Document structure recognition data:
:::

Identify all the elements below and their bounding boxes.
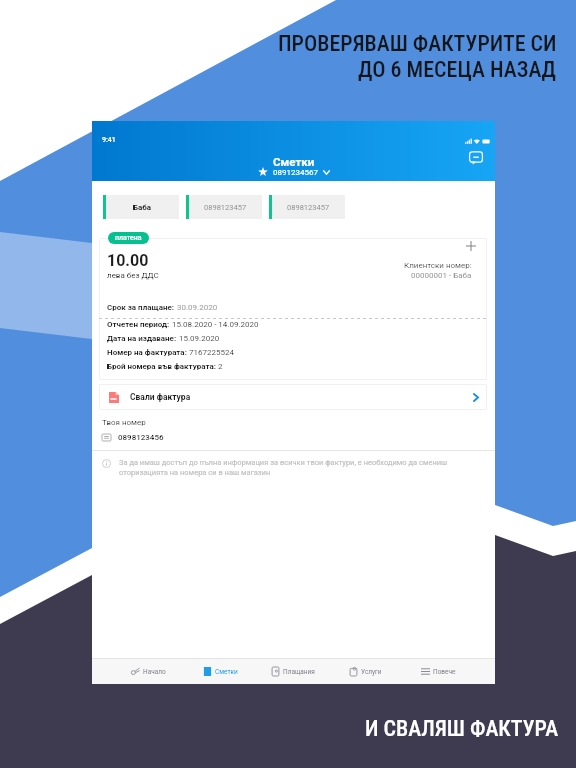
staticText: 15.09.2020: [179, 334, 220, 343]
staticText: Повече: [433, 668, 456, 676]
button[interactable]: платена: [108, 232, 149, 244]
button[interactable]: 0898123457: [186, 195, 262, 219]
staticText: И СВАЛЯШ ФАКТУРА: [365, 716, 559, 742]
staticText: Баба: [133, 203, 152, 212]
staticText: ПРОВЕРЯВАШ ФАКТУРИТЕ СИ: [278, 31, 557, 57]
staticText: ДО 6 МЕСЕЦА НАЗАД: [358, 57, 557, 83]
staticText: Срок за плащане:: [107, 303, 177, 312]
staticText: За да имаш достъп до пълна информация за…: [119, 458, 461, 477]
staticText: Брой номера във фактурата:: [107, 362, 218, 371]
staticText: Начало: [143, 668, 166, 676]
staticText: 0898123457: [287, 203, 330, 212]
staticText: 2: [218, 362, 223, 371]
staticText: Дата на издаване:: [107, 334, 179, 343]
staticText: 30.09.2020: [177, 303, 218, 312]
button[interactable]: Свали фактура: [99, 384, 487, 410]
staticText: 0898123456: [118, 433, 164, 442]
button[interactable]: Add: [463, 238, 479, 254]
staticText: 00000001 - Баба: [411, 271, 472, 280]
button[interactable]: Сметки: [184, 659, 256, 684]
button[interactable]: Плащания: [256, 659, 329, 684]
staticText: 7167225524: [189, 348, 234, 357]
staticText: Плащания: [283, 668, 315, 676]
staticText: Услуги: [361, 668, 382, 676]
button[interactable]: 0898123457: [269, 195, 345, 219]
staticText: 0891234567: [273, 168, 318, 177]
button[interactable]: Начало: [112, 659, 184, 684]
staticText: Свали фактура: [130, 392, 191, 402]
staticText: 15.08.2020 - 14.09.2020: [172, 320, 259, 329]
staticText: Клиентски номер:: [404, 261, 472, 270]
staticText: 0898123457: [204, 203, 247, 212]
staticText: платена: [115, 234, 142, 242]
staticText: лева без ДДС: [107, 271, 159, 280]
button[interactable]: Повече: [402, 659, 475, 684]
button[interactable]: Баба: [103, 195, 179, 219]
button[interactable]: Услуги: [329, 659, 402, 684]
staticText: Сметки: [215, 668, 238, 676]
staticText: 9:41: [102, 136, 116, 144]
staticText: Номер на фактурата:: [107, 348, 189, 357]
staticText: Сметки: [273, 155, 315, 168]
staticText: Твоя номер: [102, 418, 146, 427]
button[interactable]: [99, 238, 487, 380]
staticText: Отчетен период:: [107, 320, 172, 329]
staticText: 10.00: [107, 251, 149, 270]
button[interactable]: Chat: [465, 147, 487, 169]
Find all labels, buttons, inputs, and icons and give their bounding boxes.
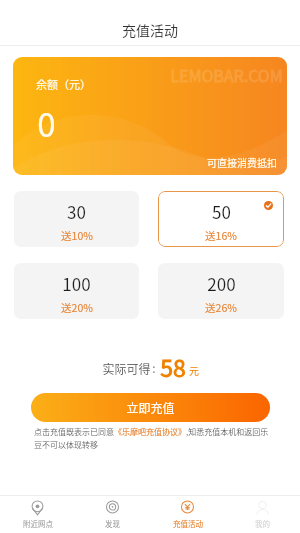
staticText: 100	[62, 271, 91, 296]
staticText: 实际可得	[102, 360, 151, 377]
staticText: 送26%	[205, 300, 237, 315]
staticText: 送10%	[61, 228, 93, 243]
staticText: 50	[212, 199, 231, 224]
button[interactable]: 30	[14, 191, 139, 247]
other: 附近网点	[30, 500, 45, 515]
button[interactable]: 我的	[225, 496, 300, 533]
button[interactable]: 附近网点	[0, 496, 75, 533]
button[interactable]: 发现	[75, 496, 150, 533]
staticText: 余额（元）	[36, 76, 91, 92]
staticText: 附近网点	[23, 518, 53, 529]
button[interactable]: 立即充值	[31, 393, 270, 422]
staticText: 30	[67, 199, 86, 224]
other: 充值活动	[180, 500, 195, 515]
staticText: 立即充值	[126, 399, 175, 416]
button[interactable]: 100	[14, 263, 139, 319]
staticText: 送16%	[205, 228, 237, 243]
staticText: :	[152, 359, 156, 376]
staticText: 可直接消费抵扣	[207, 155, 277, 169]
staticText: LEMOBAR.COM	[170, 63, 283, 86]
button[interactable]: 200	[158, 263, 284, 319]
button[interactable]: 余额（元）	[13, 57, 287, 175]
staticText: 送20%	[61, 300, 93, 315]
staticText: 点击充值既表示已同意《乐摩吧充值协议》,知悉充值本机和返回乐 豆不可以体现转移	[34, 426, 269, 450]
other: 我的	[255, 500, 270, 515]
staticText: 元	[189, 363, 199, 377]
staticText: 58	[160, 350, 186, 383]
staticText: 发现	[105, 518, 120, 529]
other: Selected	[264, 201, 273, 210]
staticText: 0	[37, 99, 56, 147]
staticText: 200	[207, 271, 236, 296]
staticText: 我的	[255, 518, 270, 529]
staticText: 充值活动	[173, 518, 203, 529]
button[interactable]: 充值活动	[150, 496, 225, 533]
other: 发现	[105, 500, 120, 515]
button[interactable]: 50	[158, 191, 284, 247]
staticText: 充值活动	[122, 20, 178, 40]
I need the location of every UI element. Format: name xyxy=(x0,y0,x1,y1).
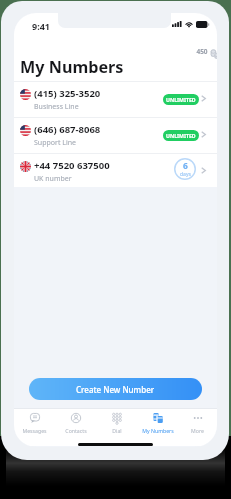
staticText: My Numbers xyxy=(20,56,124,78)
button[interactable]: Dial xyxy=(96,409,137,446)
button[interactable]: Contacts xyxy=(55,409,96,446)
staticText: Business Line xyxy=(34,102,79,112)
button[interactable]: More xyxy=(178,409,217,446)
staticText: +44 7520 637500 xyxy=(34,159,110,172)
staticText: 9:41 xyxy=(32,20,50,32)
staticText: Dial xyxy=(112,427,122,434)
button[interactable]: Messages xyxy=(14,409,55,446)
button[interactable]: Create New Number xyxy=(29,378,202,400)
staticText: UNLIMITED xyxy=(166,132,196,139)
staticText: days xyxy=(180,171,191,178)
staticText: Create New Number xyxy=(76,384,155,395)
staticText: Messages xyxy=(22,427,47,434)
staticText: (646) 687-8068 xyxy=(34,123,101,136)
staticText: My Numbers xyxy=(142,427,174,434)
staticText: UNLIMITED xyxy=(166,96,196,103)
staticText: Support Line xyxy=(34,138,76,148)
button[interactable]: Credits 450 xyxy=(192,33,212,58)
staticText: 6 xyxy=(183,160,188,172)
staticText: Contacts xyxy=(65,427,87,434)
staticText: More xyxy=(191,427,204,434)
button[interactable]: (646) 687-8068 xyxy=(14,117,217,153)
staticText: UK number xyxy=(34,174,72,184)
button[interactable]: My Numbers xyxy=(137,409,178,446)
staticText: (415) 325-3520 xyxy=(34,87,101,100)
button[interactable]: (415) 325-3520 xyxy=(14,81,217,117)
staticText: 450 xyxy=(193,47,211,56)
button[interactable]: +44 7520 637500 xyxy=(14,153,217,189)
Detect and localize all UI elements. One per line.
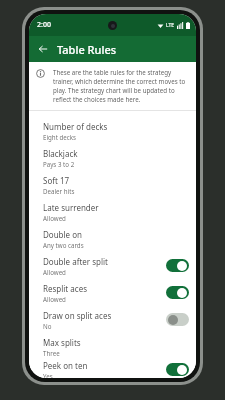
staticText: Three: [43, 349, 60, 357]
button[interactable]: Late surrender: [29, 198, 196, 225]
button[interactable]: Draw on split aces: [29, 306, 196, 333]
staticText: Soft 17: [43, 175, 70, 186]
button[interactable]: Off: [166, 313, 189, 326]
staticText: LTE: [166, 22, 175, 29]
staticText: Resplit aces: [43, 283, 88, 294]
staticText: Double on: [43, 229, 82, 240]
button[interactable]: Double after split: [29, 252, 196, 279]
button[interactable]: Number of decks: [29, 117, 196, 144]
staticText: Allowed: [43, 268, 66, 276]
button[interactable]: Soft 17: [29, 171, 196, 198]
staticText: Pays 3 to 2: [43, 160, 75, 168]
button[interactable]: On: [166, 286, 189, 299]
staticText: Double after split: [43, 256, 108, 267]
button[interactable]: Peek on ten: [29, 360, 196, 378]
staticText: Dealer hits: [43, 187, 75, 195]
staticText: Allowed: [43, 295, 66, 303]
button[interactable]: Resplit aces: [29, 279, 196, 306]
button[interactable]: Back: [34, 40, 52, 58]
button[interactable]: On: [166, 363, 189, 376]
staticText: Eight decks: [43, 133, 77, 141]
staticText: Peek on ten: [43, 360, 88, 371]
staticText: 2:00: [37, 20, 51, 30]
staticText: Number of decks: [43, 121, 108, 132]
button[interactable]: Double on: [29, 225, 196, 252]
staticText: Allowed: [43, 214, 66, 222]
staticText: No: [43, 322, 52, 330]
staticText: Draw on split aces: [43, 310, 112, 321]
staticText: Yes: [43, 372, 53, 378]
staticText: Any two cards: [43, 241, 84, 249]
button[interactable]: Blackjack: [29, 144, 196, 171]
staticText: Table Rules: [57, 42, 117, 57]
staticText: Late surrender: [43, 202, 99, 213]
button[interactable]: On: [166, 259, 189, 272]
staticText: Max splits: [43, 337, 81, 348]
staticText: Blackjack: [43, 148, 78, 159]
button[interactable]: Max splits: [29, 333, 196, 360]
staticText: These are the table rules for the strate…: [53, 68, 186, 104]
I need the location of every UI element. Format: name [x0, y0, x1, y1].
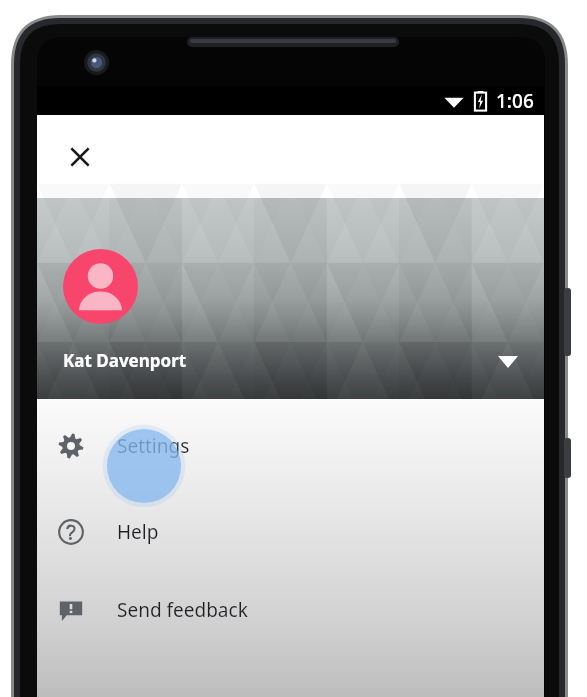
button[interactable]: Account avatar — [63, 249, 138, 324]
staticText: Help — [117, 519, 159, 545]
staticText: Kat Davenport — [63, 349, 187, 372]
staticText: Send feedback — [117, 597, 248, 623]
button[interactable]: Show accounts — [486, 340, 530, 384]
button[interactable]: Close — [55, 132, 105, 182]
button[interactable]: Help — [37, 493, 544, 571]
staticText: 1:06 — [496, 88, 534, 114]
staticText: Settings — [117, 433, 190, 459]
button[interactable]: Settings — [37, 399, 544, 493]
button[interactable]: Send feedback — [37, 571, 544, 649]
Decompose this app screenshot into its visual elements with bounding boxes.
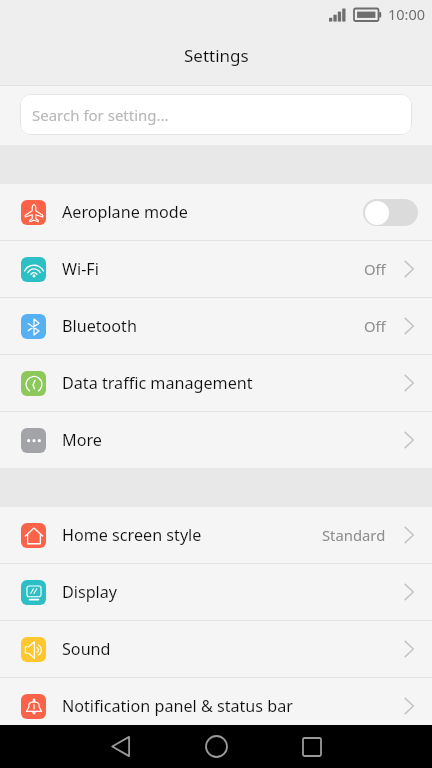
staticText: Off: [364, 316, 386, 336]
staticText: More: [62, 429, 102, 451]
button[interactable]: Recent apps: [264, 725, 360, 768]
staticText: Off: [364, 259, 386, 279]
button[interactable]: Home screen style: [0, 507, 432, 563]
staticText: Search for setting...: [32, 105, 169, 125]
button[interactable]: Notification panel & status bar: [0, 678, 432, 725]
staticText: Wi-Fi: [62, 258, 99, 280]
button[interactable]: Wi-Fi: [0, 241, 432, 297]
staticText: Home screen style: [62, 524, 202, 546]
button[interactable]: Display: [0, 564, 432, 620]
button[interactable]: Aeroplane mode toggle: [363, 199, 418, 226]
staticText: Notification panel & status bar: [62, 695, 293, 717]
staticText: Settings: [184, 44, 249, 67]
staticText: Data traffic management: [62, 372, 253, 394]
button[interactable]: Search for setting...: [20, 94, 412, 135]
button[interactable]: Sound: [0, 621, 432, 677]
button[interactable]: More: [0, 412, 432, 468]
button[interactable]: Data traffic management: [0, 355, 432, 411]
staticText: Aeroplane mode: [62, 201, 188, 223]
button[interactable]: Home: [168, 725, 264, 768]
button[interactable]: Bluetooth: [0, 298, 432, 354]
staticText: 10:00: [388, 4, 426, 24]
button[interactable]: Aeroplane mode: [0, 184, 432, 240]
staticText: Bluetooth: [62, 315, 137, 337]
staticText: Standard: [322, 525, 386, 545]
staticText: Sound: [62, 638, 111, 660]
button[interactable]: Back: [72, 725, 168, 768]
staticText: Display: [62, 581, 118, 603]
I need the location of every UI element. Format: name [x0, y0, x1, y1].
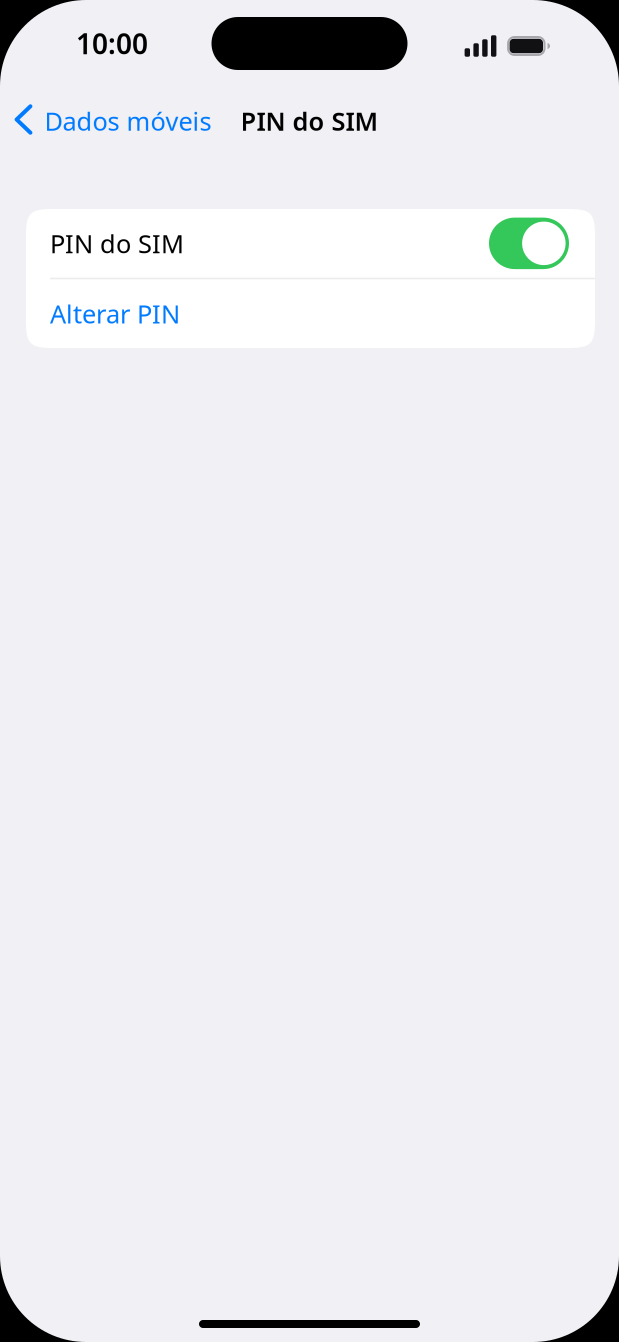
staticText: PIN do SIM — [50, 226, 184, 260]
staticText: Alterar PIN — [50, 297, 180, 330]
button[interactable]: Dados móveis — [0, 70, 212, 172]
button[interactable]: PIN do SIM — [26, 209, 595, 278]
staticText: PIN do SIM — [240, 104, 378, 138]
button[interactable]: Alterar PIN — [26, 279, 595, 348]
staticText: 10:00 — [76, 25, 148, 62]
staticText: Dados móveis — [44, 104, 212, 138]
button[interactable]: PIN do SIM, ativado — [489, 218, 569, 269]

:::

_WORK INSTRUCTION_
Every line in the data that holds the string "other" should be copied.

_REPLY_
other: 附近网点	[30, 500, 45, 515]
other: 充值活动	[180, 500, 195, 515]
other: 我的	[255, 500, 270, 515]
other: Selected	[264, 201, 273, 210]
other: 发现	[105, 500, 120, 515]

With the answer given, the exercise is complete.